Distributed FaaS Platform

A High-Performance Serverless Platform for Running Functions at Scale

Function-as-a-Service (FaaS) platform allows users to run Python functions in a serverless environment. It was implemented in Python using the FastAPI framework for the communication between the client and server, and ZMQ for load-balanced and fault-tolerant communication between a Task Dispatcher and a pool of worker processes. It was optimized for performance to handle many concurrent requests and provide fast response times.

Github repo

Organization

The University of Chicago

Core Technologies

Python FastAPI Redis ZMQ Pytest

Domain

Distributed Computing

Date

Dec 2024

Technical highlight

FaaS Endpoints

FaaS service provides the following FastAPI endpoints for the client to interact with:

/register: Allows clients to register a Python function by serializing its body (using dill). The service stores the function in Redis with metadata (e.g., name) and generates a unique function UUID, which is returned to the client for future invocation.
/execute: Clients can invoke a registered function by sending its function UUID along with serialized input arguments. The service creates a task with a unique task UUID, stores the task details in Redis, and publishes the task to a Redis channel and Task Queue for processing.
/status: Enables clients to check the current status of a task using its task UUID. The status (e.g., pending, running, completed, or failed) is retrieved from Redis.
/result: Fetches the result of a completed task using its task UUID. The result, including exceptions if the task failed, is serialized and returned to the client.
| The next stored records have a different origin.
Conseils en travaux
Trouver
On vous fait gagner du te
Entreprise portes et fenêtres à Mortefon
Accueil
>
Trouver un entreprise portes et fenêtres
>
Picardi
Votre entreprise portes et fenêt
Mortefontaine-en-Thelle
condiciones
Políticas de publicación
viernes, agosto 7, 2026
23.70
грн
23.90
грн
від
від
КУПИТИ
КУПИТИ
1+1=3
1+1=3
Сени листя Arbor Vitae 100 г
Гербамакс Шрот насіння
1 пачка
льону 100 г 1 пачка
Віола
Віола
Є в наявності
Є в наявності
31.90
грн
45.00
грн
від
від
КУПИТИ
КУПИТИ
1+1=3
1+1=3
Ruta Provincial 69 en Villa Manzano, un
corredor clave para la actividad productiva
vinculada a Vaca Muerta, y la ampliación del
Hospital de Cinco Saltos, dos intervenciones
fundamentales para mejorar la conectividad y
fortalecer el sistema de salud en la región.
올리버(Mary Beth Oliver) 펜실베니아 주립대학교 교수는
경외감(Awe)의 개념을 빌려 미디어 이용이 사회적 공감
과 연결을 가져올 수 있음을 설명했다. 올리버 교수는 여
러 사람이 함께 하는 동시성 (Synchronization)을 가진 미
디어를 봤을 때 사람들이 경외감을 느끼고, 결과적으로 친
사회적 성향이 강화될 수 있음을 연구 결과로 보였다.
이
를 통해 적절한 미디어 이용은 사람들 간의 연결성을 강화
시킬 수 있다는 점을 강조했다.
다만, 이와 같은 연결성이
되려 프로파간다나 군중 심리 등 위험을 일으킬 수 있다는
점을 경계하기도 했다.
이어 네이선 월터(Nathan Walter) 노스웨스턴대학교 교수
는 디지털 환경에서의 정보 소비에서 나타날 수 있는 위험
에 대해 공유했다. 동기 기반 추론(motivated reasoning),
These endpoints are designed for high performance, fault tolerance, and efficient task management in a serverless environment.

Technical highlight

Task Dispatcher

The Task Dispatcher is a separate component responsible for routing tasks to workers, detecting failures, and updating Redis with task status and results. It operates independently of the FaaS service to simplify handling concurrency, and to avoid the worker processes directly interacting with Redis.

Key Features:

Task Listening: The dispatcher listens for task IDs on the Redis tasks channel using a ZMQ PUB/SUB model in local or push modes (via Redis.sub("tasks")), or polls Redis task queue (via Redis.lpop("task_queue")) in pull mode.
Task Dispatching: For each task ID received, it retrieves the function body and input arguments from Redis and assigns the task to an available worker for execution.
Load Balancing: In the case of Push mode, a round-robin strategy is used for balancing the load.
Execution Models: Three methods are implemented to ensure concurrent execution:
1. Local Mode: Uses Python's multiprocessing to execute tasks locally for development and testing. This served as the baseline for performance testing.
2. Pull Mode: Uses a ZMQ REQ/REP model, where workers request tasks from the dispatcher. The dispatcher checks the Redis task queue and if any tasks are available, it sends tasks as responses to worker requests.
3. Push Mode: Uses a ZMQ DEALER/ROUTER pattern to push tasks to waiting workers in a load-balanced manner (round-robin assignment) as they are received.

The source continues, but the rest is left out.